Abigail de Kosnik receives Berkeley Collegium Grant

31 May, 2016

Abigail de Kosnik receives Berkeley Collegium Grant

Professor Abigail De Kosnik, BCNM and Theatre, Dance and Performance assistant professor, received a grant from the Berkeley Collegium for her course "Making Sense of Cultural Data." Prof. De Kosnik received the Collegium's grant, Narrowing the Gap Between Teaching and Research.

The Berkeley Collegium was set up by Chancellor Birgeneau in 2012, with the mission of fostering innovation and excellence in undergraduate teaching at UC Berkeley. The Collegium provides exceptional faculty members with resources for initiatives to elevate teaching, especially at the undergraduate level, across the campus. The Collegium leads the identification and development of new ideas, supports their implementation, and assesses their success. Among various other projects, the Collegium has been working to articulate and promote a broad vision to narrow the gap between teaching and research on the Berkeley campus. The long-term aim of this ongoing project is to engender and sustain a cultural shift on campus, whereby faculty and students alike come to view undergraduate engagement in research as a fundamental, desirable, and assumed element of every undergraduate’s Berkeley experience.

The Narrowing the Gap funding program was established in 2015 to support projects aimed at narrowing the gap between teaching and research at Berkeley. Detailed information about the aims of this program, and instructions on how to apply for the 2016-2018 funding cycle can be found here.
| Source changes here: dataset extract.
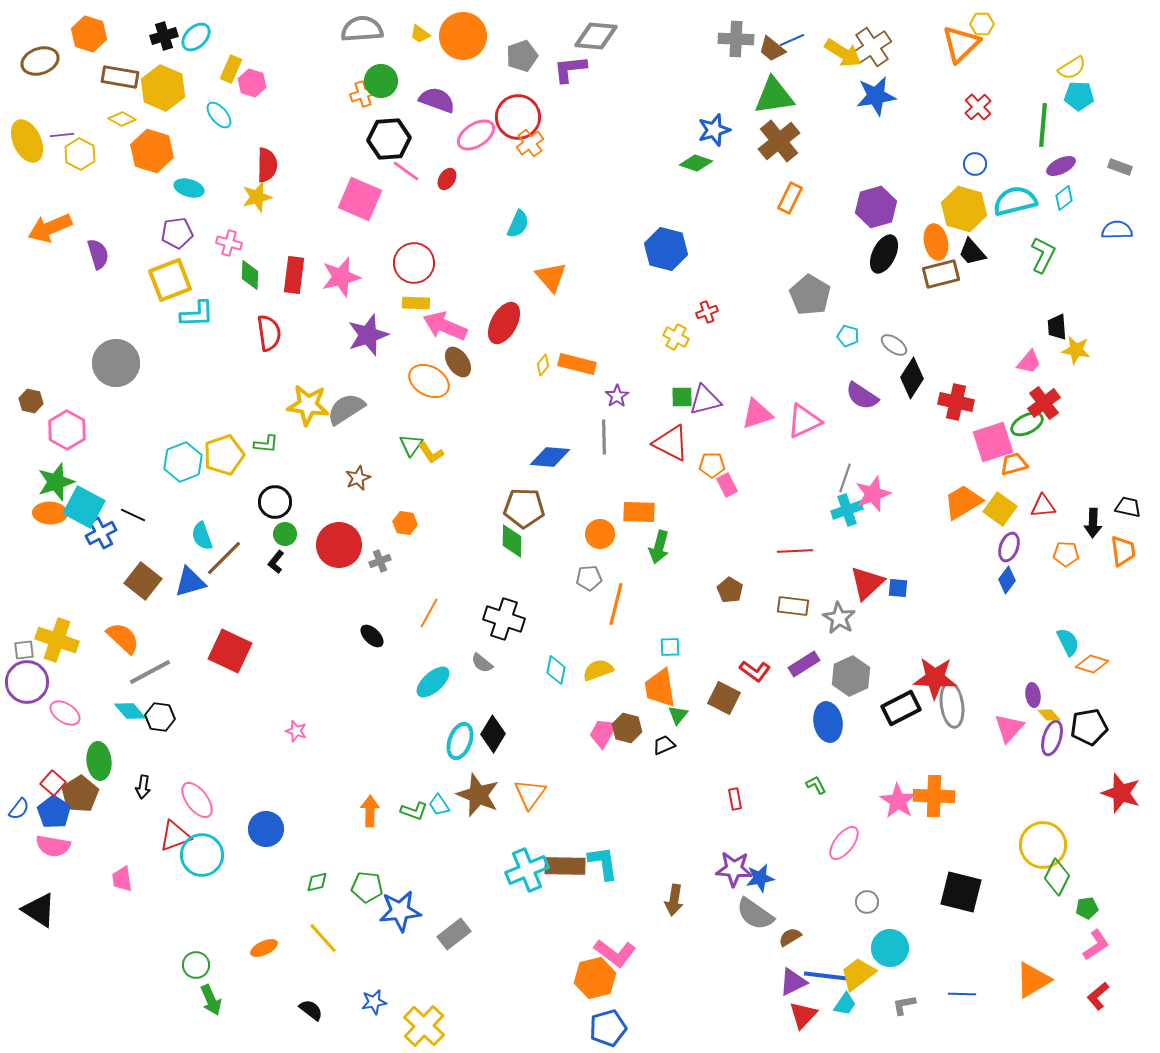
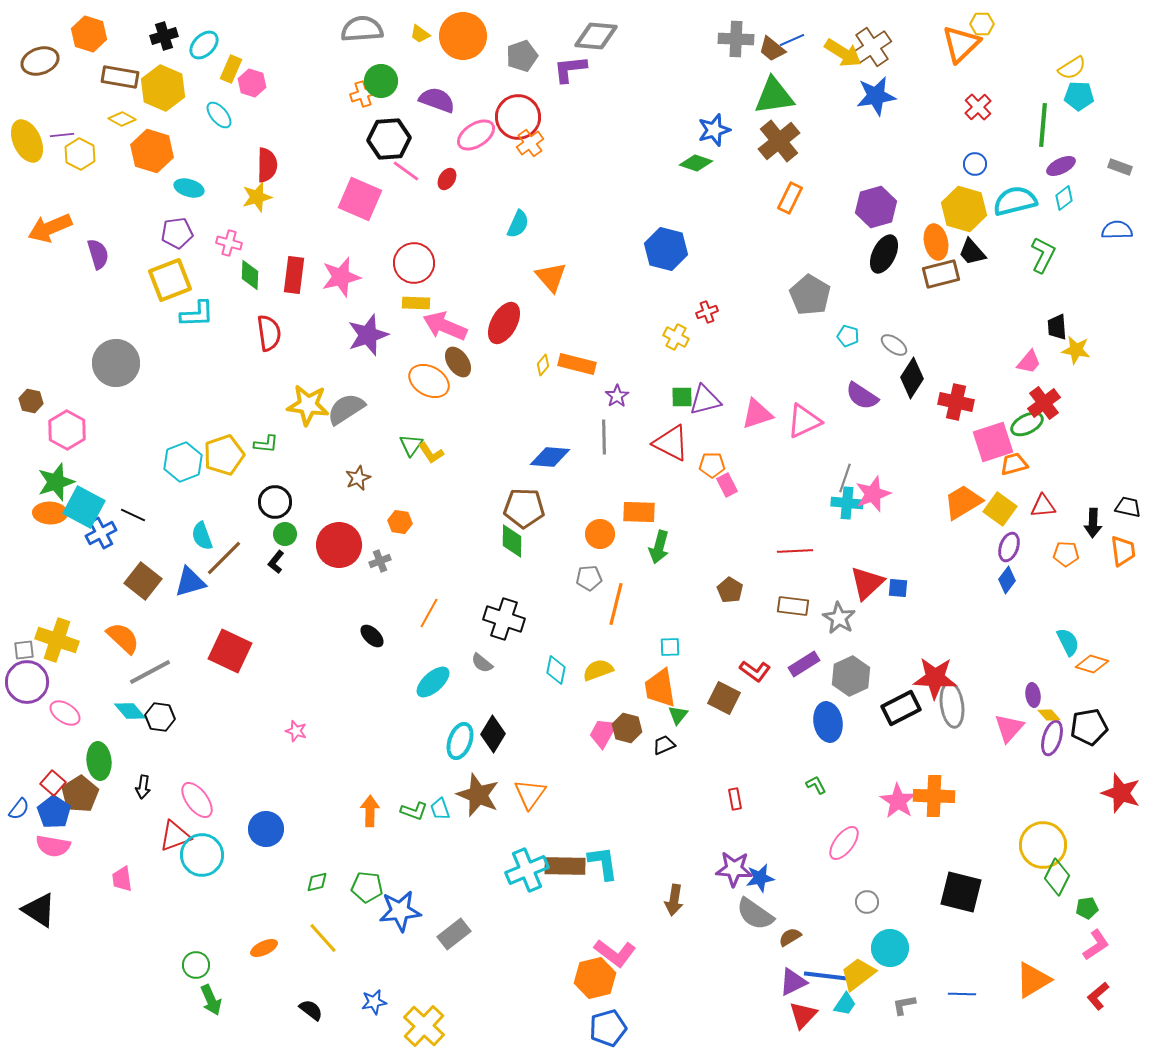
cyan ellipse at (196, 37): moved 8 px right, 8 px down
cyan cross at (847, 510): moved 7 px up; rotated 24 degrees clockwise
orange hexagon at (405, 523): moved 5 px left, 1 px up
cyan trapezoid at (439, 805): moved 1 px right, 4 px down; rotated 15 degrees clockwise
Previous grant recipients have been Nicholas Swanson-Hysell (Department of Earth and Planetary Science), Robert Rhew (Department of Geography), Patricia Steenland (College Writing Programs), and Oscar Dubon (College of Engineering).

Prof. De Kosnik describes her goal for “Making Sense of Cultural Data” as to introduce students to leading-edge tools, and to train them in the critical digital humanities methods that they will need to “make sense” of textual, audiovisual, and quantitative data. Students will learn how to craft high-level humanities queries about cultural and social texts, how to design specific and effective queries for large databases of words and images, and how to link those two lines of investigation. Students will collaborate with one another and with tool developers (invited as guests to the seminar) to conduct their data analyses and produce visualizations. The student teams will then co-author article-length papers that they may submit for conference presentations and/or journal publications. With a Graduate Student Instructor (who will be supported by the Berkeley Center of New Media), Prof. De Kosnik will teach a curriculum that orients students to relevant humanities and data methods generally, and then will closely advise and guide student teams’ research projects, and facilitate their cooperation with tool developers.

Undergraduates who take this course will have the chance, not just to master established research methods, but to pioneer new ones. They will not only read research authored by established scholars, but will conduct and author their own innovative research in a wide range of fields, including film, television, and new media studies, gender studies, and ethnic studies.